• [The input]:
____________
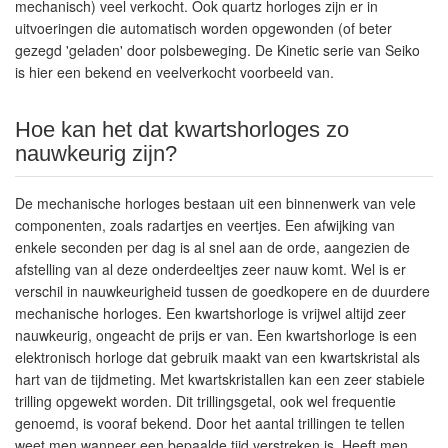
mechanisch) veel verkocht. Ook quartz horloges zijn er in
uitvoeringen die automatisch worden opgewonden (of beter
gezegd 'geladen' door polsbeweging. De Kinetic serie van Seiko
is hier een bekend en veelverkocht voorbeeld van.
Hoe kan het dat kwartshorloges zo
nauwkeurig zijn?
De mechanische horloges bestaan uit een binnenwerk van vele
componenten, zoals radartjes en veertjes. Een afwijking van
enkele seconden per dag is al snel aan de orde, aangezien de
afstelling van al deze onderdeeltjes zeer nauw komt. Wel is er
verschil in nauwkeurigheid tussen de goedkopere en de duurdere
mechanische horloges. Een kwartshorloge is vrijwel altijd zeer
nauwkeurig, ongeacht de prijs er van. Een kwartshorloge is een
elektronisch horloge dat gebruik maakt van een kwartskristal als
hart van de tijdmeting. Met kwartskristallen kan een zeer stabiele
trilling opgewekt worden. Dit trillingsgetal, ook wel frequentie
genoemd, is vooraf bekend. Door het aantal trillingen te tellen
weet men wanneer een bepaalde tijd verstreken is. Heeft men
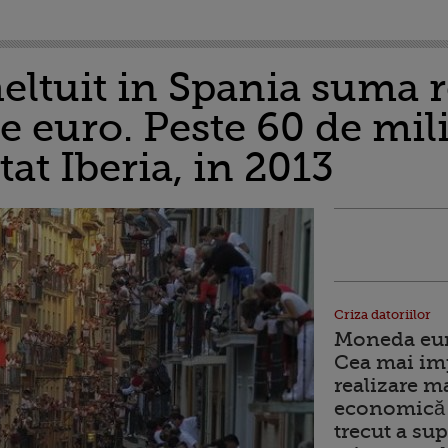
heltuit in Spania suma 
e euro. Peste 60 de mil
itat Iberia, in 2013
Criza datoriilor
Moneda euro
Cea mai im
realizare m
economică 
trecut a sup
____________
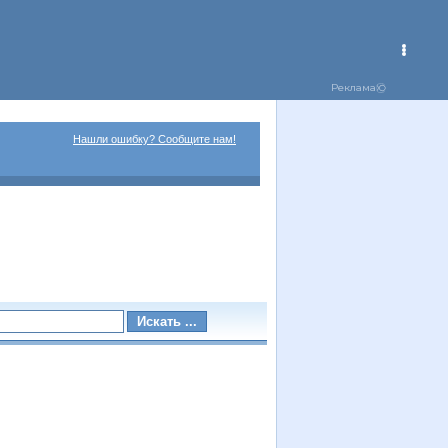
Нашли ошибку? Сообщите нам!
____________
• [Task prompt]:
Copy all the lines above that hold the string "zeer".

• [Answer to this exercise]:
afstelling van al deze onderdeeltjes zeer nauw komt. Wel is er
mechanische horloges. Een kwartshorloge is vrijwel altijd zeer
hart van de tijdmeting. Met kwartskristallen kan een zeer stabiele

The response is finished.